TASK BRIEF
Pictures aside, restate the records below exactly as written.

EXERCISE DATA
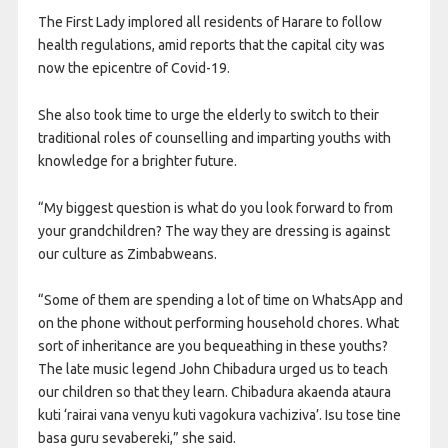
The First Lady implored all residents of Harare to follow
health regulations, amid reports that the capital city was
now the epicentre of Covid-19.
She also took time to urge the elderly to switch to their
traditional roles of counselling and imparting youths with
knowledge for a brighter future.
“My biggest question is what do you look forward to from
your grandchildren? The way they are dressing is against
our culture as Zimbabweans.
“Some of them are spending a lot of time on WhatsApp and
on the phone without performing household chores. What
sort of inheritance are you bequeathing in these youths?
The late music legend John Chibadura urged us to teach
our children so that they learn. Chibadura akaenda ataura
kuti ‘rairai vana venyu kuti vagokura vachiziva’. Isu tose tine
basa guru sevabereki,” she said.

FINAL ANSWER
The First Lady implored all residents of Harare to follow
health regulations, amid reports that the capital city was
now the epicentre of Covid-19.
She also took time to urge the elderly to switch to their
traditional roles of counselling and imparting youths with
knowledge for a brighter future.
“My biggest question is what do you look forward to from
your grandchildren? The way they are dressing is against
our culture as Zimbabweans.
“Some of them are spending a lot of time on WhatsApp and
on the phone without performing household chores. What
sort of inheritance are you bequeathing in these youths?
The late music legend John Chibadura urged us to teach
our children so that they learn. Chibadura akaenda ataura
kuti ‘rairai vana venyu kuti vagokura vachiziva’. Isu tose tine
basa guru sevabereki,” she said.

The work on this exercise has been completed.